La riduzione della seconda aliquota porta benefici per un massimo di 36 euro al mese e arriva dopo anni in cui il fisco ha continuato a tassare i redditi nello stesso modo senza tener conto della riduzione nel loro potere d’acquisto: un "drenaggio" da oltre 20 miliardi. L'economista Bordignon: "Il governo dovrebbe restituire quella che è una tassa implicita che migliora i conti pubblici e di cui la gente non si accorge"
A leggere la raffica di dichiarazioni trionfalistiche sul “taglio dell’Irpef al ceto medio” arrivate in queste ore da molti esponenti di maggioranza, il contribuente medio potrebbe essersi convinto che l’anno prossimo lo attendano finalmente buste paga più pesanti. La realtà è un po’ diversa. Per riassumere, chi guadagna 40mila euro l’anno si potrà permettere una pizza in più al mese e chi ne prende 55mila avrà ben 36,6 euro in più mensili da spendere a piacimento. Ma il contentino che verrà inserito nella legge di Bilancio arriva dopo che, tra 2022 e 2024, tutti i lavoratori dipendenti con imponibile sopra i 35mila euro hanno subìto per effetto della maxi inflazione degli scorsi anni un salasso fiscale pesantissimo. Che l’intervento annunciato dal governo è ben lontano dal compensare. “Due punti in meno di Irpef di certo non sono sufficienti”, conferma Massimo Bordignon, vicepresidente esecutivo dell’Osservatorio sui conti pubblici dell’Università Cattolica. “Serve una qualche forma di restituzione di quella che è una tassa implicita che migliora i conti pubblici e di cui la gente non si accorge”.
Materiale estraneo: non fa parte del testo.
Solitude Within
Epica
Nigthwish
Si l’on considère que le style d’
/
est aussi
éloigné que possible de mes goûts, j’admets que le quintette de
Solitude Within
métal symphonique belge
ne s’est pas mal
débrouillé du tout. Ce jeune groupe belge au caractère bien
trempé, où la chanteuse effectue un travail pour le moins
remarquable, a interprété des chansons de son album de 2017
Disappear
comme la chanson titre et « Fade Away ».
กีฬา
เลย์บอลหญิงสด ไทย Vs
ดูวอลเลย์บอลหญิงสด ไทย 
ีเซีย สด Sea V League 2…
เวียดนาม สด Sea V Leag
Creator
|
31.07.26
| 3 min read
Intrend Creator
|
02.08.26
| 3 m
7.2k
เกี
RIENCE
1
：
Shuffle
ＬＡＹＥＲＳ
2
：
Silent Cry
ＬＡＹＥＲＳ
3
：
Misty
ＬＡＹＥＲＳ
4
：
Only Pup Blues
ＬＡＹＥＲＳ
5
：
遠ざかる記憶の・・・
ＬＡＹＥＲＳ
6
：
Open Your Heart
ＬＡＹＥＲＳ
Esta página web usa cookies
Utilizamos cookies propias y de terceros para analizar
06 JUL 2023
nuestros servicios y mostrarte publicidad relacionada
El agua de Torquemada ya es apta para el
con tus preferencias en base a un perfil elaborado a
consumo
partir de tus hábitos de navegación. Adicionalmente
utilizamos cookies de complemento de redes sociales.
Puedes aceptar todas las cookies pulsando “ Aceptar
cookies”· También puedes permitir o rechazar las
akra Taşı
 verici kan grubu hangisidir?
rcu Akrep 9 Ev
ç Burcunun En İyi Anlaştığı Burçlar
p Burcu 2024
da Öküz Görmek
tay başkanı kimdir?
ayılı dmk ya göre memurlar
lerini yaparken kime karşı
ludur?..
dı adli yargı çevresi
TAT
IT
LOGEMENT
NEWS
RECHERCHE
Ripartiamo dall’inizio. Il Documento programmatico di bilancio appena inviato alla Commissione Ue cita la riduzione della seconda aliquota Irpef dal 35 al 33% come misura principe di una manovra da soli 18 miliardi complessivi, che ne fanno la meno ambiziosa da un decennio. “Prosegue il percorso di riduzione della tassazione sui redditi da lavoro che il governo sta portando avanti dall’inizio della legislatura”, recita il testo firmato da Giancarlo Giorgetti. In attesa del testo del disegno di legge di Bilancio vero e proprio, il Dpb che ne è la cornice stima il costo in 2,8 miliardi l’anno nel triennio 2025-2025 (resta da capire se la misura verrà poi resa strutturale). I benefici saranno di una quarantina di euro l’anno per chi ne prende 30mila fino ad arrivare a 440 euro l’anno nel caso l’imponibile sia sopra i 50mila. Ecco: l’aumento della pressione fiscaleche negli ultimi anni ha colpito il tanto corteggiato “ceto medio” vale molto, molto di più.